Luego, dando una rápida vuelta, se alejó hasta perderse en las sombras del jardín.
—Ya ves, pues, cómo todo coincide, Tuppence.
Ella asintió con aspecto pensativo. A su alrededor, la playa estaba completamente desierta. Tuppence se había recostado contra el malecón, mientras Tommy, sentado en lo alto de él, podía ver si alguien se acercaba por la explanada. No esperaba encontrarse con ningún conocido, pues antes de salir de casa procuró enterarse, con más o menos exactitud, acerca de los proyectos que para aquella mañana tenían formados los demás huéspedes. En todo caso, su encuentro con Tuppence había tenido todas las características de una entrevista casual; agradable para la señora y ligeramente alarmante para él mismo.
—¿La señora Perenna? —dijo Tuppence?
—Sí. Parece ser «M». En ella se cumplen todos los requisitos.
Tuppence asintió de nuevo.
—En efecto. Tal como descubrió la señora O'Rourke, es irlandesa, aunque no ha querido admitirlo. Ha recorrido toda Europa. Cambió su nombre por el de Perenna; vino aquí y puso esta casa de huéspedes. Una magnífica «tapadera», llena de inofensivos pelmazos. Su marido fue fusilado por traidor y ella cuenta con un buen número de motivos para dirigir las actividades de la quinta columna de este país.
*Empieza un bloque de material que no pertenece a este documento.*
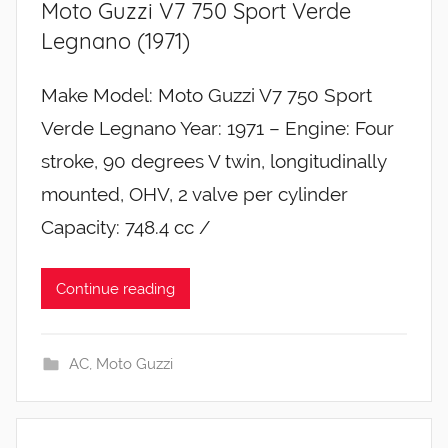
Moto Guzzi V7 750 Sport Verde
Legnano (1971)
Make Model: Moto Guzzi V7 750 Sport
Verde Legnano Year: 1971 – Engine: Four
stroke, 90 degrees V twin, longitudinally
mounted, OHV, 2 valve per cylinder
Capacity: 748.4 cc /
Continue reading
AC
,
Moto Guzzi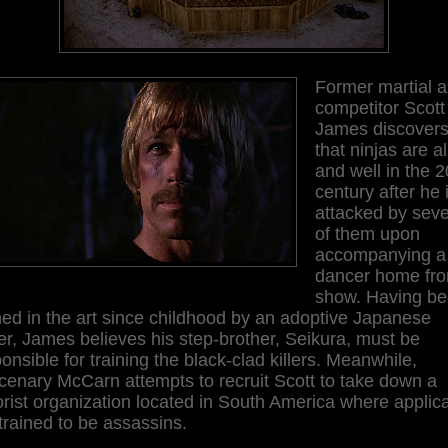
Former martial a
competitor Scott
James discover
that ninjas are al
and well in the 2
century after he 
attacked by seve
of them upon
accompanying a
dancer home fr
show. Having b
ned in the art since childhood by an adoptive Japanese
er, James believes his step-brother, Seikura, must be
onsible for training the black-clad killers. Meanwhile,
enary McCarn attempts to recruit Scott to take down a
orist organization located in South America where applic
trained to be assassins.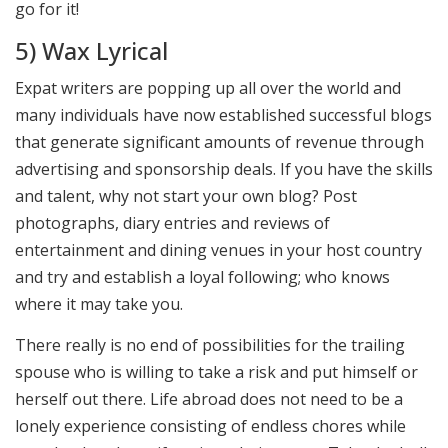
go for it!
5) Wax Lyrical
Expat writers are popping up all over the world and
many individuals have now established successful blogs
that generate significant amounts of revenue through
advertising and sponsorship deals. If you have the skills
and talent, why not start your own blog? Post
photographs, diary entries and reviews of
entertainment and dining venues in your host country
and try and establish a loyal following; who knows
where it may take you.
There really is no end of possibilities for the trailing
spouse who is willing to take a risk and put himself or
herself out there. Life abroad does not need to be a
lonely experience consisting of endless chores while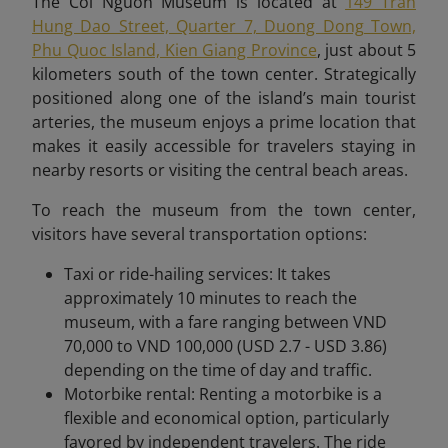
The Coi Nguon Museum is located at
149 Tran
Hung Dao Street, Quarter 7, Duong Dong Town,
Phu Quoc Island, Kien Giang Province
, just about 5
kilometers south of the town center. Strategically
positioned along one of the island’s main tourist
arteries, the museum enjoys a prime location that
makes it easily accessible for travelers staying in
nearby resorts or visiting the central beach areas.
To reach the museum from the town center,
visitors have several transportation options:
Taxi or ride-hailing services: It takes
approximately 10 minutes to reach the
museum, with a fare ranging between VND
70,000 to VND 100,000 (USD 2.7 - USD 3.86)
depending on the time of day and traffic.
Motorbike rental: Renting a motorbike is a
flexible and economical option, particularly
favored by independent travelers. The ride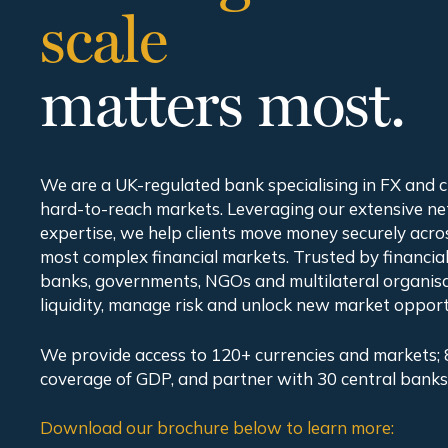
scale
matters most.
We are a UK-regulated bank specialising in FX and 
hard-to-reach markets. Leveraging our extensive n
expertise, we help clients move money securely acro
most complex financial markets. Trusted by financial 
banks, governments, NGOs and multilateral organis
liquidity, manage risk and unlock new market opport
We provide access to 120+ currencies and markets; 
coverage of GDP, and partner with 30 central banks
Download our brochure below to learn more: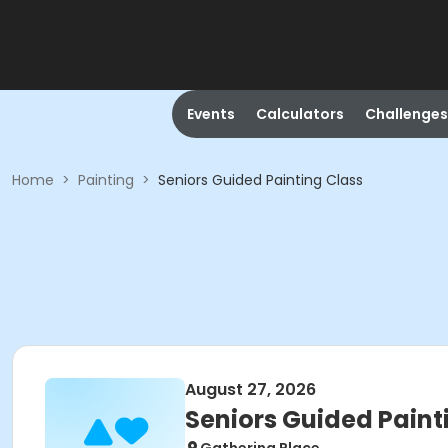
Events
Calculators
Challenges
Home
>
Painting
>
Seniors Guided Painting Class
August 27, 2026
Seniors Guided Paint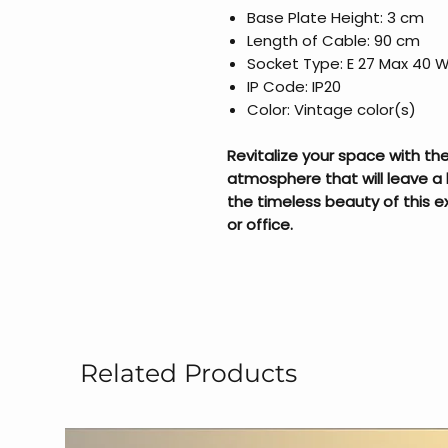
Base Plate Height: 3 cm
Length of Cable: 90 cm
Socket Type: E 27 Max 40 
IP Code: IP20
Color: Vintage color(s)
Revitalize your space with t
atmosphere that will leave a 
the timeless beauty of this 
or office.
Related Products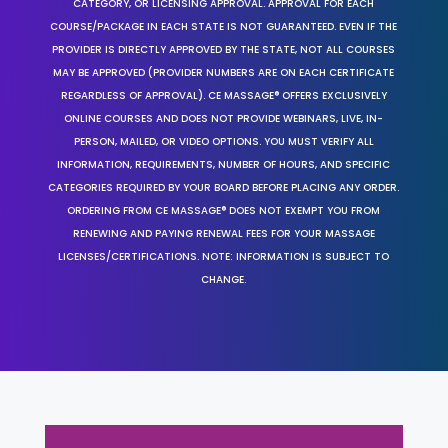
CATEGORY, OR LICENSING APPROVAL. APPROVAL FOR EACH
COURSE/PACKAGE IN EACH STATE IS NOT GUARANTEED. EVEN IF THE
PROVIDER IS DIRECTLY APPROVED BY THE STATE, NOT ALL COURSES
MAY BE APPROVED (PROVIDER NUMBERS ARE ON EACH CERTIFICATE
REGARDLESS OF APPROVAL). CE MASSAGE® OFFERS EXCLUSIVELY
ONLINE COURSES AND DOES NOT PROVIDE WEBINARS, LIVE, IN-
PERSON, MAILED, OR VIDEO OPTIONS. YOU MUST VERIFY ALL
INFORMATION, REQUIREMENTS, NUMBER OF HOURS, AND SPECIFIC
CATEGORIES REQUIRED BY YOUR BOARD BEFORE PLACING ANY ORDER.
ORDERING FROM CE MASSAGE® DOES NOT EXEMPT YOU FROM
RENEWING AND PAYING RENEWAL FEES FOR YOUR MASSAGE
LICENSES/CERTIFICATIONS. NOTE: INFORMATION IS SUBJECT TO
CHANGE.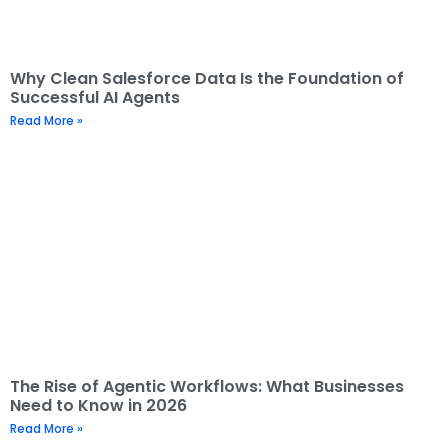
Why Clean Salesforce Data Is the Foundation of
Successful AI Agents
Read More »
The Rise of Agentic Workflows: What Businesses
Need to Know in 2026
Read More »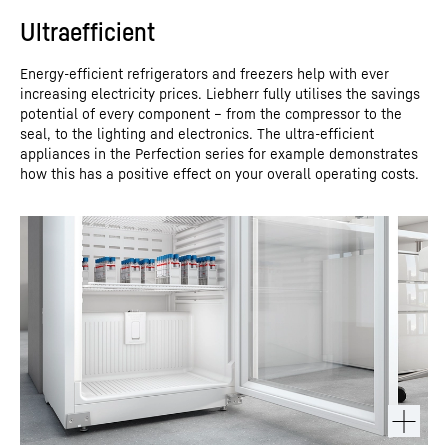
Ultraefficient
Energy-efficient refrigerators and freezers help with ever
increasing electricity prices. Liebherr fully utilises the savings
potential of every component – from the compressor to the
seal, to the lighting and electronics. The ultra-efficient
appliances in the Perfection series for example demonstrates
how this has a positive effect on your overall operating costs.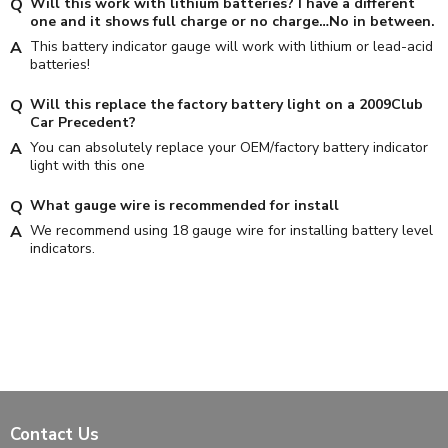
Will this work with lithium batteries? I have a different
one and it shows full charge or no charge…No in between.
This battery indicator gauge will work with lithium or lead-acid
batteries!
Will this replace the factory battery light on a 2009Club
Car Precedent?
You can absolutely replace your OEM/factory battery indicator
light with this one
What gauge wire is recommended for install
We recommend using 18 gauge wire for installing battery level
indicators.
Contact Us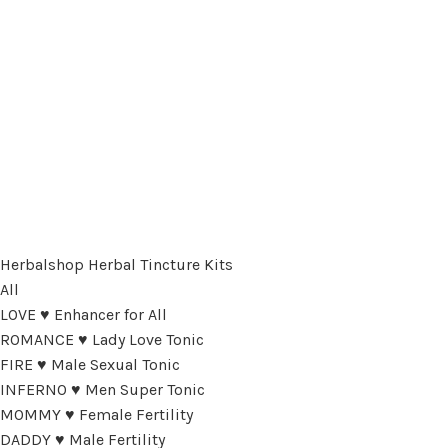
Herbalshop Herbal Tincture Kits
All
LOVE ♥ Enhancer for All
ROMANCE ♥ Lady Love Tonic
FIRE ♥ Male Sexual Tonic
INFERNO ♥ Men Super Tonic
MOMMY ♥ Female Fertility
DADDY ♥ Male Fertility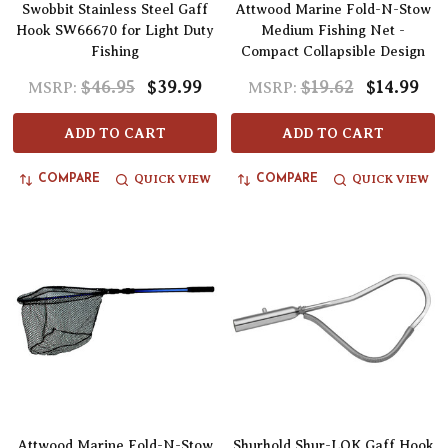
Swobbit Stainless Steel Gaff
Attwood Marine Fold-N-Stow
Hook SW66670 for Light Duty
Medium Fishing Net -
Fishing
Compact Collapsible Design
$46.95
$39.99
$19.62
$14.99
MSRP:
MSRP:
ADD TO CART
ADD TO CART
QUICK VIEW
QUICK VIEW
COMPARE
COMPARE
Attwood Marine Fold-N-Stow
Shurhold Shur-LOK Gaff Hook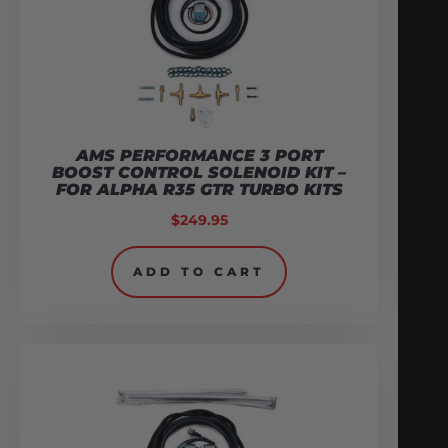
AMS PERFORMANCE 3 PORT
BOOST CONTROL SOLENOID KIT –
FOR ALPHA R35 GTR TURBO KITS
$
249.95
ADD TO CART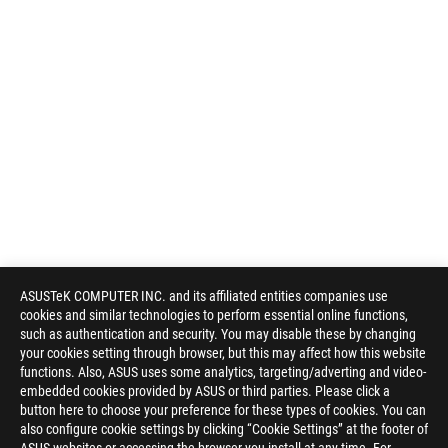
ASUSTeK COMPUTER INC. and its affiliated entities companies use
cookies and similar technologies to perform essential online functions,
such as authentication and security. You may disable these by changing
your cookies setting through browser, but this may affect how this website
functions. Also, ASUS uses some analytics, targeting/adverting and video-
embedded cookies provided by ASUS or third parties. Please click a
button here to choose your preference for these types of cookies. You can
also configure cookie settings by clicking “Cookie Settings” at the footer of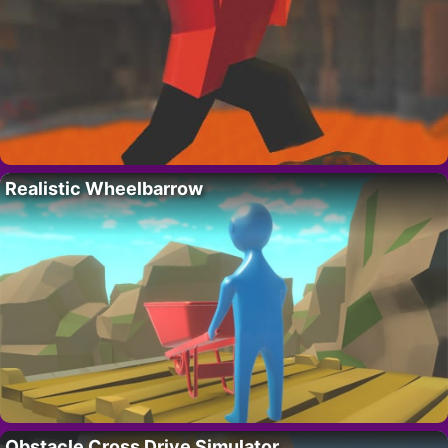
Realistic Wheelbarrow
Obstacle Cross Drive Simulator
Sí; todo coincide. ¿Crees que la chica también está complicada?
Tommy contestó con acento definitivo:
—De ninguna manera. No me hubiera hecho todas aquellas confidencias. Si así no fuera, me... me considero un ente despreciable.
Tuppence volvió a mirar afirmativamente la cabeza, como dando a entender que comprendía perfectamente lo que sentía su marido.
—Sí; eso es lo que pasa. En cierto modo, éste es un juego asqueroso.
—Pero muy necesario.
—Desde luego.
Tommy se sonrojó ligeramente y observó:
—Me gusta mentir tan poco como a ti.
Tuppence le interrumpió:
—El mentir me preocupa un poco. A decir verdad, con mis mentiras obtengo una gran cantidad de satisfacción artística. Lo que me fastidia son esos momentos en que una se olvida de mentir; en que una vuelve a ser quien realmente es, y consigue resultados que no podría obtener de ninguna otra manera —hizo una pausa—. Eso te ocurrió ayer por la noche con esa muchacha. Ella se confió a tu verdadero «yo»; y por eso ahora te sientes culpable.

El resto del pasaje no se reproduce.